If you notice, I've been eating quinoa flakes for breakfast quite frequently. For you non-gf eaters, quinoa flakes are like oatmeal, only higher in protein and in my humble opinion, better tasting. It cooks on the stove top in 90 seconds (you can also do microwave) and I usually add either almond butter, peanut butter, almond milk, blueberries, walnuts, agave nectar, or apples and cinnamon. So filling and haven't had any issues with it spiking my BG as long as I bolus ahead of time.
Sunday:
apple cinnamon quinoa
baked chicken with Easy Beans, broccoli salad
skillet rosemary chicken with green beans and apple sauce (which I make fresh in my Vitamix blender- so easy!)
Monday:
quinoa with almond butter and blueberries
BLAT's to Go (Bacon, lettuce, avocado and tomato wrapped in romaine leaves), baked sweet potato
baked pork chop, zucchini with mushrooms
Tuesday:
vanilla honey quinoa with blueberries and almonds
chicken noodle soup with fresh baked buns and side salad with fresh dressing
bay shrimp veggie salad, baked sweet potato
Wednesday:
quinoa with almond butter and blueberries
leftovers for lunch and dinner
Thursday:
quinoa with walnuts, almond milk and blueberries
large salad with fresh dressing, loaded baked sweet potato (healthy toppings)
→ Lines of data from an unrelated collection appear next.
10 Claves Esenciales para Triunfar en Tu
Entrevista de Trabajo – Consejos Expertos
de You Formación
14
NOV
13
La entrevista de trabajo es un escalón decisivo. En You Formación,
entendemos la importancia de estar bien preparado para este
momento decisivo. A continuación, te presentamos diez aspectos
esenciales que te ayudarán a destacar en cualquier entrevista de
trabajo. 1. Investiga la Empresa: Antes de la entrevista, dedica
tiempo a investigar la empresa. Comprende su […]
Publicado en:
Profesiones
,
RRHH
citrus ginger chicken, green beans, side salad with fresh dressing
Friday:
apple cinnamon quinoa
oriental chicken salad (homemade dressing)
pot roast with vegetables
Saturday:
ham/spinach/sweet potato breakfast scramble
leftover pot roast with vegetables
*WILDCARD SUPPER* maybe a splurge meal, like a homemade GF pizza?
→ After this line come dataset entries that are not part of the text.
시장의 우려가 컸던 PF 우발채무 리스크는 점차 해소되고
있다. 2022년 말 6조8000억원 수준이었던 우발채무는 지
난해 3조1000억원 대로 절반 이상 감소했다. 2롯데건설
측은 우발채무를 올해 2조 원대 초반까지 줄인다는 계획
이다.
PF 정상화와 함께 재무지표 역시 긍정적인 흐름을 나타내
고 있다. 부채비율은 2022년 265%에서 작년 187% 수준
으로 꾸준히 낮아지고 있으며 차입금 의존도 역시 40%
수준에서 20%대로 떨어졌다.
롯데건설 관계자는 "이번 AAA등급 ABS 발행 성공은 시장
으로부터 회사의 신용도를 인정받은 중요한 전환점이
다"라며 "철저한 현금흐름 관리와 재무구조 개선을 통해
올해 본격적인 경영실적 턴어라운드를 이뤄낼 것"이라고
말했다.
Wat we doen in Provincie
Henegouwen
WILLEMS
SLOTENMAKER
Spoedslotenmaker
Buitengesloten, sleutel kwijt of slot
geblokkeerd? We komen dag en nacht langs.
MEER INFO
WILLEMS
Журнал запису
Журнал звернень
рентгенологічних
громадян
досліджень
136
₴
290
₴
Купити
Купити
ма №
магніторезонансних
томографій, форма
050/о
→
I also picked up some new tea from Teavana. It's strawberry lemonade with blueberry. It's caffeine free and on ice, very refreshing!! This is the actual set I bought.
I fell away from my walk/jog schedule for a bit after my bout with severe low blood sugars, but am ready and back at it tomorrow! So excited! So, after I do my two volunteer shifts at the church, I'll be doing some walk/jogging. Then I'll be putting the Cooking Channel on my tv for some background inspiration while I whip up some crazy magic in the kitchen for the week's menu plan. I love cooking. It's so relaxing to me. You just take a deeep breath of those fresh herbs your chopping, smell the baking bread in the oven, smell the aroma of the ginger chicken... there's nothing better.